Flanigan’s flies under the radar of most institutions simply because of its size and its thinly traded shares. In fact, there are no analysts currently covering the company.
A quick look at the company’s share price over the past twelve months shows the stock has risen 34% to $25, just 7% off its 52 week high.
(Source: Google Finance)
Flanigan’s recently released its FY 2016 and Q4 2016 results. The company reported total revenue for the thirteen weeks ended December 31, 2016 increased $1.3 million or 5.21% to $26.6 million from $25.3 million for the thirteen weeks ended January 2, 2016 due primarily to increased menu prices and increased restaurant traffic. In February 2016 Flanigan’s increased certain menu prices for its bar offerings to target an increase to its total bar revenues of approximately 3.0% annually. At the same time the company increased certain menu prices for its food offerings to target an increase to its total food revenues of approximately 3.7% annually.
A quick look at the company’s revenue track record over the past few years shows that Flanigan’s has a five year annual growth rate of 7.8%. While this is great, at the same time the company has grown its book value per share by 11.5% and its operating income by 20%.
To understand how this small company achieves these growth rates its important to understand the licensing agreements within the business.

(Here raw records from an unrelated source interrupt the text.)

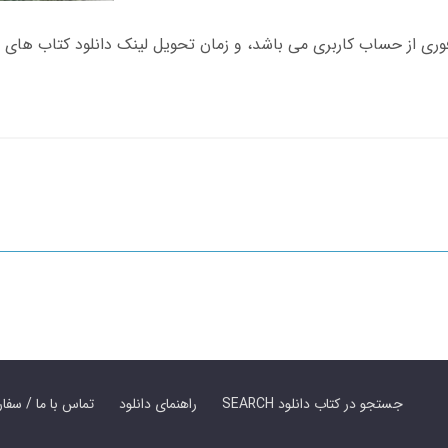
SEARCH جستجو در کتاب دانلود
راهنمای دانلود
Contact Us / Order Book | تماس با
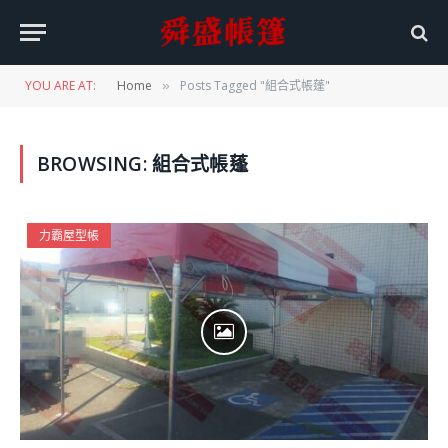
YOU ARE AT:
Home
Posts Tagged "組合式帳蓬"
»
BROWSING:
組合式帳蓬
力霸屋型帳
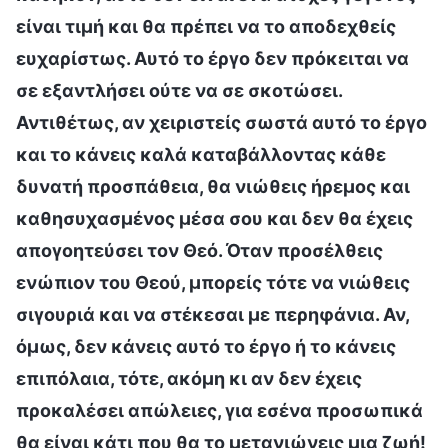
είναι τιμή και θα πρέπει να το αποδεχθείς
ευχαρίστως. Αυτό το έργο δεν πρόκειται να
σε εξαντλήσει ούτε να σε σκοτώσει.
Αντιθέτως, αν χειριστείς σωστά αυτό το έργο
και το κάνεις καλά καταβάλλοντας κάθε
δυνατή προσπάθεια, θα νιώθεις ήρεμος και
καθησυχασμένος μέσα σου και δεν θα έχεις
απογοητεύσει τον Θεό. Όταν προσέλθεις
ενώπιον του Θεού, μπορείς τότε να νιώθεις
σιγουριά και να στέκεσαι με περηφάνια. Αν,
όμως, δεν κάνεις αυτό το έργο ή το κάνεις
επιπόλαια, τότε, ακόμη κι αν δεν έχεις
προκαλέσει απώλειες, για εσένα προσωπικά
θα είναι κάτι που θα το μετανιώνεις μια ζωή!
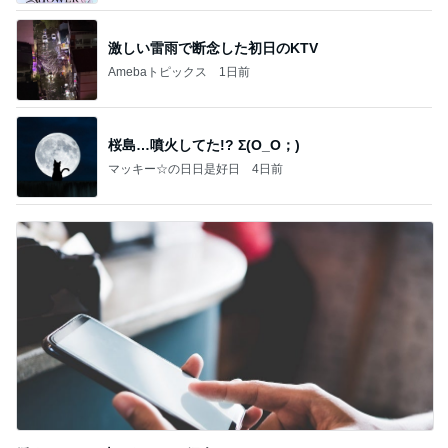
激しい雷雨で断念した初日のKTV
Amebaトピックス
1日前
桜島…噴火してた!? Σ(O_O；)
マッキー☆の日日是好日
4日前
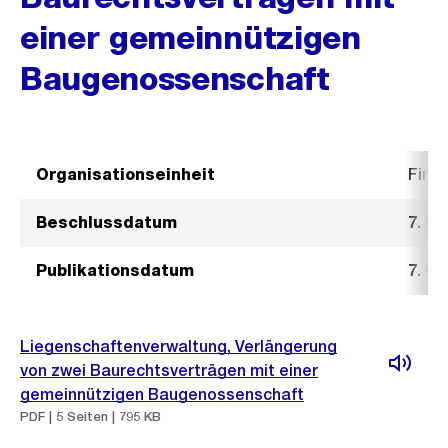
einer gemeinnützigen
Baugenossenschaft
Organisationseinheit
Fina
Beschlussdatum
7. O
Publikationsdatum
7. O
Liegenschaftenverwaltung, Verlängerung
von zwei Baurechtsverträgen mit einer
gemeinnützigen Baugenossenschaft
PDF | 5 Seiten | 795 KB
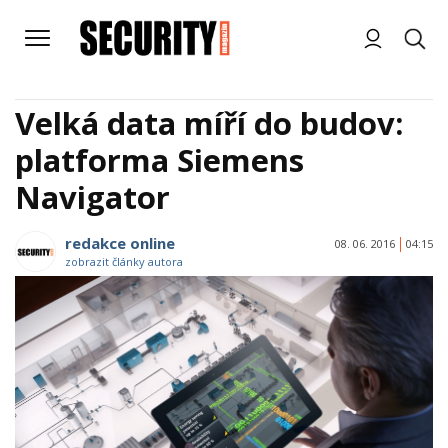
Velká data míří do budov:
platforma Siemens
Navigator
redakce online
08. 06. 2016
04:15
zobrazit články autora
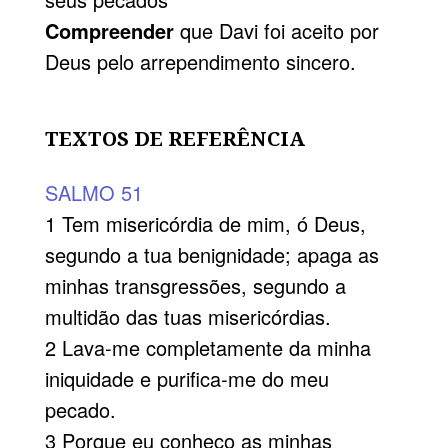
Compreender
que Davi foi aceito por
Deus pelo arrependimento sincero.
TEXTOS DE REFERÊNCIA
SALMO 51
1 Tem misericórdia de mim, ó Deus,
segundo a tua benignidade; apaga as
minhas transgressões, segundo a
multidão das tuas misericórdias.
2 Lava-me completamente da minha
iniquidade e purifica-me do meu
pecado.
3 Porque eu conheço as minhas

At first glance, Flanigan’s appears to be just another restaurant franchise, but a closer look at the company’s SEC filings show that it’s anything but.
A quick look at the company’s latest 10-Q below shows that Flanigan’s owns 15 units, but it’s the company’s Limited Partnership operated businesses that demonstrate the real strength of its business model.
(Source, Company reports)
Flanigan’s currently has eight units that are operated under Limited Partnership Agreements (L/P Agreements).
Limited Partnership Financial Arrangement
Here’s how the company explains the limited partnership agreements in its latest 10-Q:
We manage and control the operations of all restaurants owned by limited partnerships, except the Fort Lauderdale, Florida restaurant which is owned by a related franchisee.
In general, until the investors’ cash investment in a limited partnership (including any cash invested by us and our affiliates) is returned in full, the limited partnership distributes to the investors annually out of available cash from the operation of the restaurant up to 25% of the cash invested in the limited partnership, with no management fee paid to us.
Any available cash in excess of the 25% of the cash invested in the limited partnership distributed to the investors annually, is paid one-half (½) to us as a management fee, with the balance distributed to the investors.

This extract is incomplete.